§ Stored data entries
::::

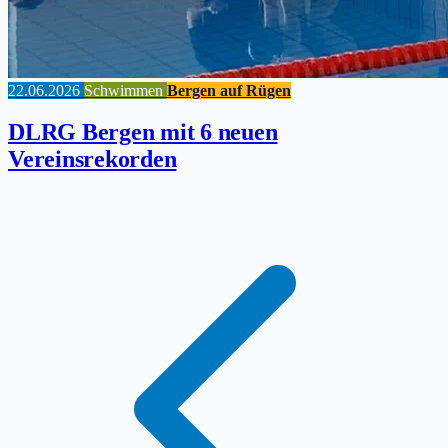
22.06.2026
Schwimmen
Bergen auf Rügen
DLRG Bergen mit 6 neuen
Vereinsrekorden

::::

§ Exercise instructions
Every line in the data above needs to be given again exactly, pictures aside.

§ Expected answer
22.06.2026
Schwimmen
Bergen auf Rügen
DLRG Bergen mit 6 neuen
Vereinsrekorden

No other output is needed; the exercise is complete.